Whenever UPS’s marketing employees need to work with the ads, logos, promotional materials and strategy documents designed for the company’s multimillion-dollar rebranding campaign, they access them “on demand” by using a digital media database.
Until recently, a brown truck conjured up the picture of a worldwide delivery company. With the help of IBM’s digital asset management solutions, “brown” has begun to evoke a global enterprise that also uses its package delivery system to help clients track customer satisfaction, monitor supply chains and manage the flow of funds and information. The multimillion-dollar branding campaign is the largest one United Parcel Service has initiated in 43 years — and it stands to reinvigorate the company in much the same way that services helped usher IBM into a new line of business.
Protecting a brand may sound obvious — IBM has lawyers who do nothing but that — but for companies whose primary product or service has gone unchanged for nearly 100 years, brand value is often taken for granted. Managing director Lee Torrence, client services director Greg Muzi and Abby Kohnstamm, senior vice president of marketing, met three times with UPS’s CEO to help convey the importance of protecting his brand from copyright infringement, legal assaults and logo piracy. While IBM’s digital media implementations for companies such as Coca-Cola and National Geographic underscored IBM’s industry expertise, those conversations about brand — and examples of IBM’s own brand transformation — overwhelmingly won CEO Michael Eskew’s trust.
Turning on a dime
After amassing thousands of marketing and advertising assets, UPS marketing executives needed a secure repository to save and manage them. And the company needed it within ten weeks of the official in-house rebranding announcement. UPS solicited bids from IBM and Accenture for a hosted IT operating environment and digital media solution that would let employees access templates, press announcements and advertisements and, in keeping with software licensing agreements, would charge them every time they accessed an image.

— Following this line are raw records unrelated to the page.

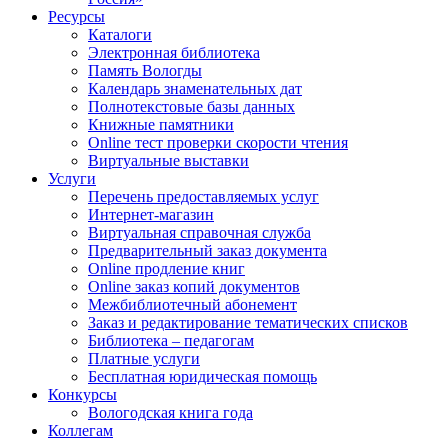
Ресурсы
Каталоги
Электронная библиотека
Память Вологды
Календарь знаменательных дат
Полнотекстовые базы данных
Книжные памятники
Online тест проверки скорости чтения
Виртуальные выставки
Услуги
Перечень предоставляемых услуг
Интернет-магазин
Виртуальная справочная служба
Предварительный заказ документа
Online продление книг
Online заказ копий документов
Межбиблиотечный абонемент
Заказ и редактирование тематических списков
Библиотека – педагогам
Платные услуги
Бесплатная юридическая помощь
Конкурсы
Вологодская книга года
Коллегам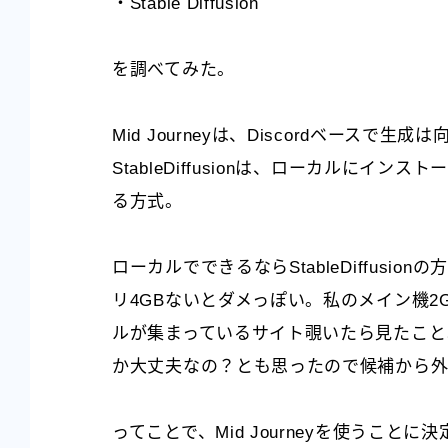
・Stable Diffusion
を調べてみた。
Mid Journeyは、Discordベース
StableDiffusionは、ローカルにイ
る方式。
ローカルでできるならStableDiffusi
リ4GBないとダメっぽい。私のメイン機2
ルが集まっているサイト覗いたら見たこと
か大丈夫なの？とも思ったので候補から
ってことで、Mid Journeyを使うこ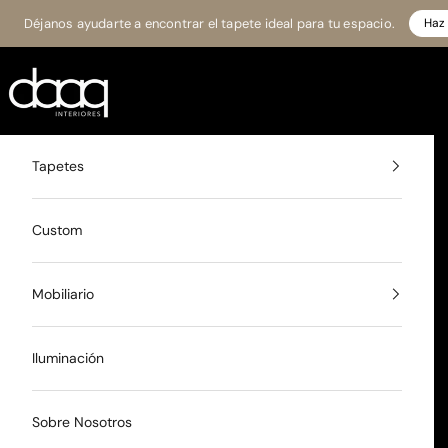
Ir al contenido
Déjanos ayudarte a encontrar el tapete ideal para tu espacio.
Haz 
Daaq Interiores
Tapetes
Custom
Mobiliario
Iluminación
Sobre Nosotros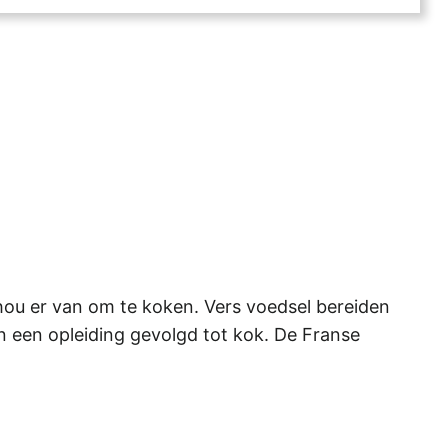
 hou er van om te koken. Vers voedsel bereiden
en een opleiding gevolgd tot kok. De Franse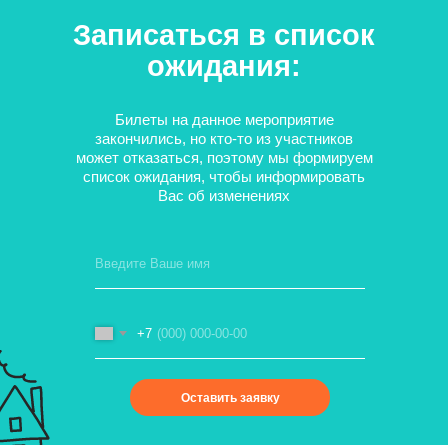
Записаться в список
ожидания:
Билеты на данное мероприятие
Вебинары на платформе "Первое
закончились, но кто-то из участников
сентября"
может отказаться, поэтому мы формируем
список ожидания, чтобы информировать
Темы воспитания, образования, организации
Вас об изменениях
детских мероприятий. Записи вебинаров платные.
Смотреть оригинал материала
+7
Оставить заявку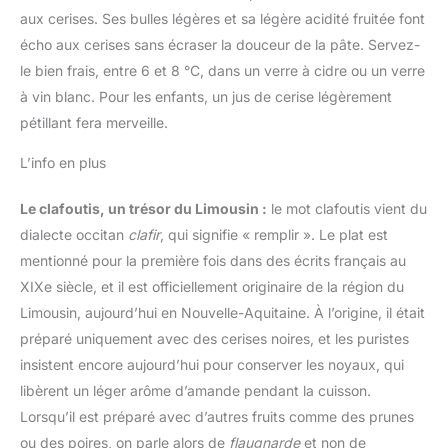
aux cerises. Ses bulles légères et sa légère acidité fruitée font
écho aux cerises sans écraser la douceur de la pâte. Servez-
le bien frais, entre 6 et 8 °C, dans un verre à cidre ou un verre
à vin blanc. Pour les enfants, un jus de cerise légèrement
pétillant fera merveille.
L’info en plus
Le clafoutis, un trésor du Limousin :
le mot clafoutis vient du
dialecte occitan
clafir
, qui signifie « remplir ». Le plat est
mentionné pour la première fois dans des écrits français au
XIXe siècle, et il est officiellement originaire de la région du
Limousin, aujourd’hui en Nouvelle-Aquitaine. À l’origine, il était
préparé uniquement avec des cerises noires, et les puristes
insistent encore aujourd’hui pour conserver les noyaux, qui
libèrent un léger arôme d’amande pendant la cuisson.
Lorsqu’il est préparé avec d’autres fruits comme des prunes
ou des poires, on parle alors de
flaugnarde
et non de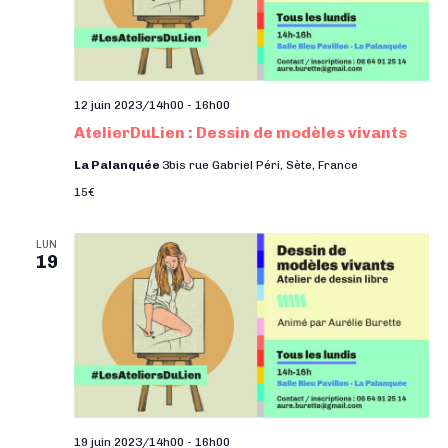
12 juin 2023/14h00
-
16h00
AtelierDuLien : Dessin de modèles vivants
La Palanquée
3bis rue Gabriel Péri, Sète, France
15€
LUN
19
19 juin 2023/14h00
-
16h00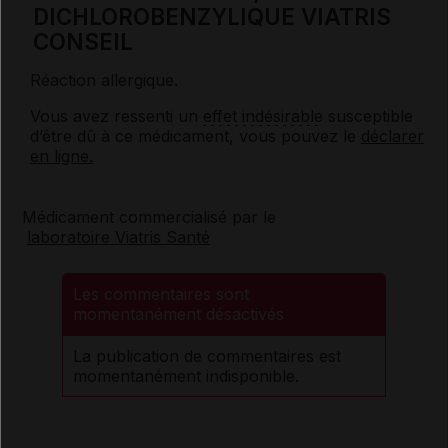
DICHLOROBENZYLIQUE VIATRIS
CONSEIL
Réaction allergique.
Vous avez ressenti un
effet indésirable
susceptible
d’être dû à ce médicament, vous pouvez le
déclarer
en ligne.
Médicament commercialisé par le
laboratoire Viatris Santé
Les commentaires sont
momentanément désactivés
La publication de commentaires est
momentanément indisponible.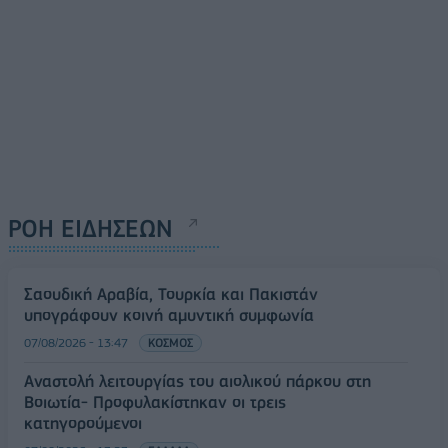
ΡΟΗ ΕΙΔΗΣΕΩΝ
Σαουδική Αραβία, Τουρκία και Πακιστάν
υπογράφουν κοινή αμυντική συμφωνία
07/08/2026 - 13:47
ΚΟΣΜΟΣ
Αναστολή λειτουργίας του αιολικού πάρκου στη
Βοιωτία- Προφυλακίστηκαν οι τρεις
κατηγορούμενοι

As far as IBM was concerned, the absence of an IT infrastructure posed an advantage over Accenture, whose request-for-proposal indicated that it could not deliver a solution without three or four other vendors.
Working the matrix
By using Bluepages, client services director Greg Muzi located a digital media sales manager who was able to hammer out a unique, but replicable, offering for UPS’s purposes, based on earlier implementations for the National Football League and Children’s Television Workshop. Along with Business Partner Ancept, an application development company that delivers digital asset management solutions for large enterprises, IBM convinced UPS to go to contract right away — without having to discuss pricing or infrastructure issues.
Because UPS had no preexisting operating environment, IBM could do a soup-to-nuts implementation without having to worry about issues of interoperability. The client team installed everything — database, hardware, software, Website — as a Web-hosted solution in Secaucus, New Jersey. Whenever the project requires additional server capacity, the team has the independent authority to increase it as needed. “I can’t tell you just how extraordinary this was for UPS,” says Muzi. “They aren’t the kind of company to let anyone take control of their services or administration.”

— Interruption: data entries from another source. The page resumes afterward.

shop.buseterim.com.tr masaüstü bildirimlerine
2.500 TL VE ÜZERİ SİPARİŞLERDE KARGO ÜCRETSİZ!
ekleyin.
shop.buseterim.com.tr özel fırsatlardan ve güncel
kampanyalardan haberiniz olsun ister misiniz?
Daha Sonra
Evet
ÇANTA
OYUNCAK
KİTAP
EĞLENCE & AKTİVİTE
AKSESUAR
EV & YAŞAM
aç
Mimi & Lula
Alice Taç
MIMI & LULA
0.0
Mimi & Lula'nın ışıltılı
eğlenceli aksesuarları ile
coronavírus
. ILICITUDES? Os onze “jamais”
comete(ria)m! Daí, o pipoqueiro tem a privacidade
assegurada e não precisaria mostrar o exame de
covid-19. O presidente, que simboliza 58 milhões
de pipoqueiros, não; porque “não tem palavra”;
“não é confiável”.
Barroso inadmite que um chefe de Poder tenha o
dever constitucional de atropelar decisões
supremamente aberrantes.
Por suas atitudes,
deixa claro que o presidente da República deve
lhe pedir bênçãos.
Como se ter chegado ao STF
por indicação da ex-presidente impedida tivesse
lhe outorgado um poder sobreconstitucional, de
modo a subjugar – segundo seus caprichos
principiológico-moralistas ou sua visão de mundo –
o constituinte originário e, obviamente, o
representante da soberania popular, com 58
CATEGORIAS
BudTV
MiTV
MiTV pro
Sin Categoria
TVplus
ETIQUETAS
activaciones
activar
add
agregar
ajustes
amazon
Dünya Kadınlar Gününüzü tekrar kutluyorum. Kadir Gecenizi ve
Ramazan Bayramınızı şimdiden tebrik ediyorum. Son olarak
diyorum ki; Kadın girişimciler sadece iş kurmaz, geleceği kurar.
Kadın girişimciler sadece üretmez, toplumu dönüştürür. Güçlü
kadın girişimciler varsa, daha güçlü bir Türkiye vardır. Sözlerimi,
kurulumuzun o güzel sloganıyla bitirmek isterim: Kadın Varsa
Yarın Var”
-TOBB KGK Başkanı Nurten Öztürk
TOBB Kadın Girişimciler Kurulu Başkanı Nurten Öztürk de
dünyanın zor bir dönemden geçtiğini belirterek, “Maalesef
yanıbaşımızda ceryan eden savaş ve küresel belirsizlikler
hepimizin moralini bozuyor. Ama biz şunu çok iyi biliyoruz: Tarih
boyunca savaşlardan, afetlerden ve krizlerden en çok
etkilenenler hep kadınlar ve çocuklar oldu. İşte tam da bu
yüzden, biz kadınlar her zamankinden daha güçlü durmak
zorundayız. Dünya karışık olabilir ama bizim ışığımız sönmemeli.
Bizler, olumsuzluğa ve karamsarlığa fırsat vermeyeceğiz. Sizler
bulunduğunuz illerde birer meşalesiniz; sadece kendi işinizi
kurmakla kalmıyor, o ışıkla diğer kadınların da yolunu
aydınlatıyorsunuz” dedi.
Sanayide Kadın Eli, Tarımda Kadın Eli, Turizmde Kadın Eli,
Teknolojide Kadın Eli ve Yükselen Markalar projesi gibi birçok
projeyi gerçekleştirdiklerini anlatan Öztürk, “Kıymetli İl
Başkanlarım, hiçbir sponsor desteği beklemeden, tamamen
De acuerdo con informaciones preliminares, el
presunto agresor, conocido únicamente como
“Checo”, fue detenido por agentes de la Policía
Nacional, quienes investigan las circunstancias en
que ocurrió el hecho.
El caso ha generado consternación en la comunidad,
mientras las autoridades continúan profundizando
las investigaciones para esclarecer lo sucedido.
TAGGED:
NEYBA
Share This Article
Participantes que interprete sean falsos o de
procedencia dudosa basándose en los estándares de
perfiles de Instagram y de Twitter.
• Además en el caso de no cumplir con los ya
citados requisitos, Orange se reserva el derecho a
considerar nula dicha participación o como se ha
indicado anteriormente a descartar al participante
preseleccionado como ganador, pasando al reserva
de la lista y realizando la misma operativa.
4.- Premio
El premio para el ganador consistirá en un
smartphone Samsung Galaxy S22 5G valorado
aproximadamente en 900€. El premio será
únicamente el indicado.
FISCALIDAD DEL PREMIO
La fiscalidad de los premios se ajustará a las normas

Even a straightforward engagement like this one met with some obstacles. Among them:
Having to wait for the completion of all the branding assets. The ad agency was still creating branding materials even after IBM had implemented the operating environment. The team worked ’round the clock for three days to load all the content into the database.

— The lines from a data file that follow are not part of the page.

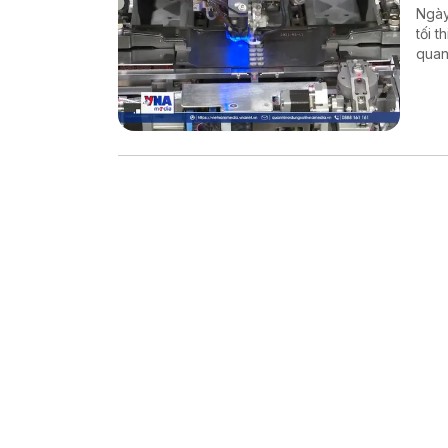
Ngày
tối t
quan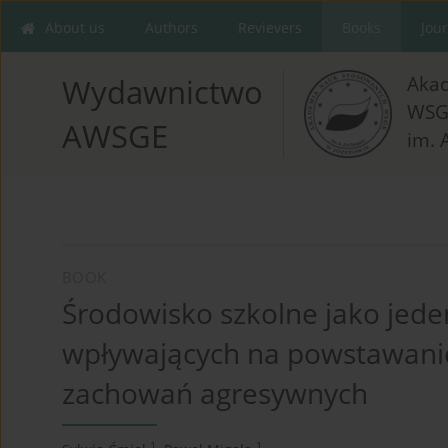
About us
Authors
Revievers
Books
Jou
Aka
Wydawnictwo
WSG
AWSGE
im. 
BOOK
Środowisko szkolne jako jed
wpływających na powstawanie
zachowań agresywnych
1
1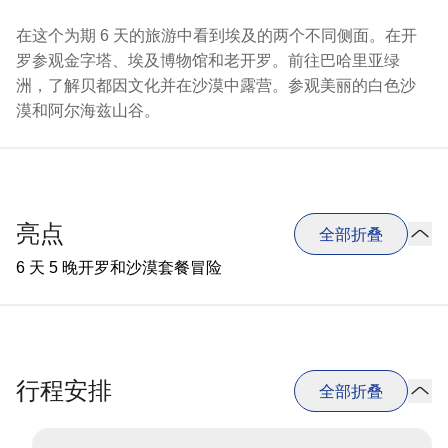
在这个为期 6 天的旅游中看到埃及的两个不同侧面。在开
罗参观金字塔、埃及博物馆和老开罗。前往巴哈里亚绿
洲，了解贝都因文化并在沙漠中露营。参观美丽的白色沙
漠和阿尔海兹山谷。
亮点
全部折叠
6 天 5 晚开罗和沙漠套餐冒险
行程安排
全部折叠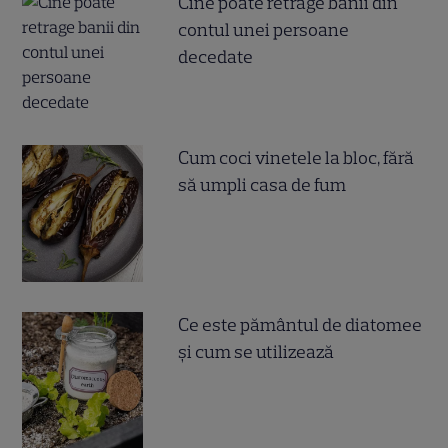
Cine poate retrage banii din
contul unei persoane
decedate
Cum coci vinetele la bloc, fără
să umpli casa de fum
Ce este pământul de diatomee
și cum se utilizează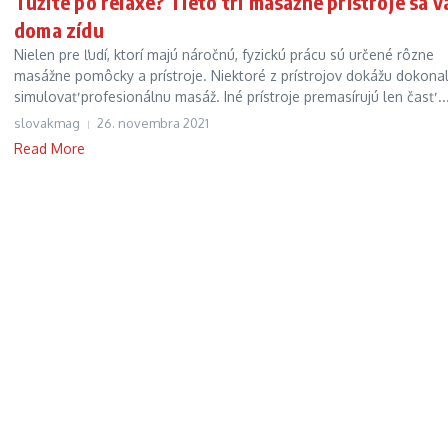
Túžite po relaxe? Tieto tri masážne prístroje sa 
doma zídu
Nielen pre ľudí, ktorí majú náročnú, fyzickú prácu sú určené rôzne
masážne pomôcky a prístroje. Niektoré z prístrojov dokážu dokona
simulovať profesionálnu masáž. Iné prístroje premasírujú len časť ..
slovakmag
26. novembra 2021
Read More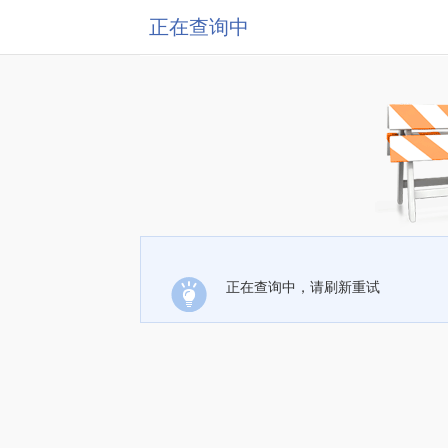
正在查询中
正在查询中，请刷新重试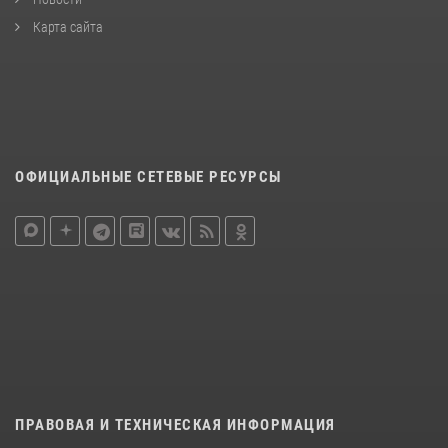
Карта сайта
ОФИЦИАЛЬНЫЕ СЕТЕВЫЕ РЕСУРСЫ
ПРАВОВАЯ И ТЕХНИЧЕСКАЯ ИНФОРМАЦИЯ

Coordination. Ancept built its applications in Minneapolis. UPS’s project office — and center for managing its marketing assets — is in Atlanta. IBM’s hosting environment is in Secaucus. It took some effort to “keep everyone on the same page.”
The digital database went live without a hitch on March 23, 2003. When all was said and done, UPS made an initial investment of less than $500,000 with IBM to protect a multimillion-dollar branding investment as UPS transforms itself from a “brown” package delivery system into a broader palette of financial, information and customer relationship management services (see sidebar).
SIDEBAR
Products sold in UPS engagement
Hardware: pSeries: pSeries 660 6H1, pSeries running AIX 5 xSeries: xSeries 345.
Software: WebSphere: WebSphere Application Server – Advanced Edition.
Services: IBM Global Services – e-business Hosting Services: e-bHS Managed Hosting.
Solutions: Digital Media for Cross Industry Digital Content Management Digital Media for cross-industry Marketing asset management.
Business Partner: Ancept Inc. (now part of Stellant) provided Ancept Media Service software, development services and overall system support.